1964年10月、東京・中野で生まれる。祖父と両親、兄2人の6人家族で育ち、地元の幼稚園へ入ったが、兄たちが通っていた千代田区の私立暁星学園に幼稚園ができて転園。暁星で、高校を出るまで過ごす。

 慶應大学商学部では、家庭教師のアルバイトで得た資金で、海外旅行を楽しむ。同好会のホテル研究会へ入っていた友人との30日間の旅行で、2夜だけ高級ホテルに泊まってみた。父が建設会社に勤め、長兄が一級建築士の資格を取ったので、小さいころから家の中に建築誌があって、触れていた。高級ホテルに泊まり、間取りに「みたこともない形だ」と関心を持ち、図に描いて残している。

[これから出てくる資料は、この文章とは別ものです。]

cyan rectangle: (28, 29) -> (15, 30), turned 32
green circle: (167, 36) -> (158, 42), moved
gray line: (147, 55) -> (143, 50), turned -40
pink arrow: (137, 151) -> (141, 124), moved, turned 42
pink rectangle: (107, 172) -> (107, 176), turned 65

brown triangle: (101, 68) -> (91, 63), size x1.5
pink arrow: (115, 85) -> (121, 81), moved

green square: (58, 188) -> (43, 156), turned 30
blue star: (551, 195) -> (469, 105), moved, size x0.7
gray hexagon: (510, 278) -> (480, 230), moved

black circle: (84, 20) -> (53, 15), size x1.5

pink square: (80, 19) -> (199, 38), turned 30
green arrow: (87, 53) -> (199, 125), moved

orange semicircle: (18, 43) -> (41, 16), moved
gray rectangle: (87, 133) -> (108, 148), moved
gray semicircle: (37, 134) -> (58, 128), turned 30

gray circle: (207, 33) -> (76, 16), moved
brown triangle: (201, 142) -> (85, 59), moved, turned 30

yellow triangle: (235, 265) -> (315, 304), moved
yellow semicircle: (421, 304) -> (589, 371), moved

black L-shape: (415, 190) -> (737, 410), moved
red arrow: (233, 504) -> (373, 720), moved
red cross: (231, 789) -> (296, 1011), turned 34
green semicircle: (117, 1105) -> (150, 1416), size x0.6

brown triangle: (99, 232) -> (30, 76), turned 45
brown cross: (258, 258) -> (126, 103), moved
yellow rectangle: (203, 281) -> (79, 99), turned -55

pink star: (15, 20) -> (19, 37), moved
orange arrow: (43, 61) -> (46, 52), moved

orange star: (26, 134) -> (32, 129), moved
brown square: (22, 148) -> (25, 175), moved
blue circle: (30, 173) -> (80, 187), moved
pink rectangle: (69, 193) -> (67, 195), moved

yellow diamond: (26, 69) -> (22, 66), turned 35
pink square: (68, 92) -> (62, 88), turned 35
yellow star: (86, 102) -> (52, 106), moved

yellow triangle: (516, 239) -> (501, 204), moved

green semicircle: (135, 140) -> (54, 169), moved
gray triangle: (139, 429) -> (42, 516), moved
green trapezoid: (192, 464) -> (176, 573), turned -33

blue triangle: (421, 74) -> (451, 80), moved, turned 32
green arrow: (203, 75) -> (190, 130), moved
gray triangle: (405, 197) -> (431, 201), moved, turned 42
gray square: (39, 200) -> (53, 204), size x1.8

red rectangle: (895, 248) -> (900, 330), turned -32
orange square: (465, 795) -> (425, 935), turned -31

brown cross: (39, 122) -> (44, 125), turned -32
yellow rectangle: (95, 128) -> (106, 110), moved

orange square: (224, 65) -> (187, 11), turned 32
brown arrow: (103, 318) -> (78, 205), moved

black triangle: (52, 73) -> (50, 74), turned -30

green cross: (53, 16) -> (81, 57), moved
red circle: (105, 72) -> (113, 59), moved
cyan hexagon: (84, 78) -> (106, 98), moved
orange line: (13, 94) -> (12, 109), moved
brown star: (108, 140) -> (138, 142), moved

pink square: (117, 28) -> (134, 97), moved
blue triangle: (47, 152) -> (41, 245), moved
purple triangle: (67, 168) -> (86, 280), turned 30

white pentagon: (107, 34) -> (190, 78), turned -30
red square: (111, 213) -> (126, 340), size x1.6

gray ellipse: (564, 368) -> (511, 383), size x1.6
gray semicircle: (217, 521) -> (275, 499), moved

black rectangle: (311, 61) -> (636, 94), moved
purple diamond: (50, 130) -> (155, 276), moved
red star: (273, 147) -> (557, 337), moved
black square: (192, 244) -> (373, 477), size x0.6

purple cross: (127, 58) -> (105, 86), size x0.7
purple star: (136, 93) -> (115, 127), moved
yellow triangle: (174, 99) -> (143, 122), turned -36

 87年4月にホテルオークラへ入社。プラザ合意後の円高不況で就活は厳しかったが、高級ホテルの見取り図を描いたことを思い出し、何社か受けたホテルからオークラに決めた。1年目はコーヒーショップでウエーター、2年目は玄関のベルボーイで働き、3年目に資材部の用度課へいってホテルで使う食品やシャンプーなどを購入した。

 米国留学はホテル開発の知識を付けたかったためで、ニューヨーク州イサカにあり、ホテル経営学で知られたコーネル大の大学院を選ぶ。不動産ファイナンスを専攻し、ホテルのスペースの配置やマーケティングなどを学び、併設のビジネススクールで財務・会計などホテル開発で役立ちそうな講座も取った。

 修士課程を修めて93年夏に帰国し、冒頭で触れた事業部へいく。2000年初めに課長になって、BS改革に着手。持ち株会社制へ移行させて、意思決定も迅速化させた。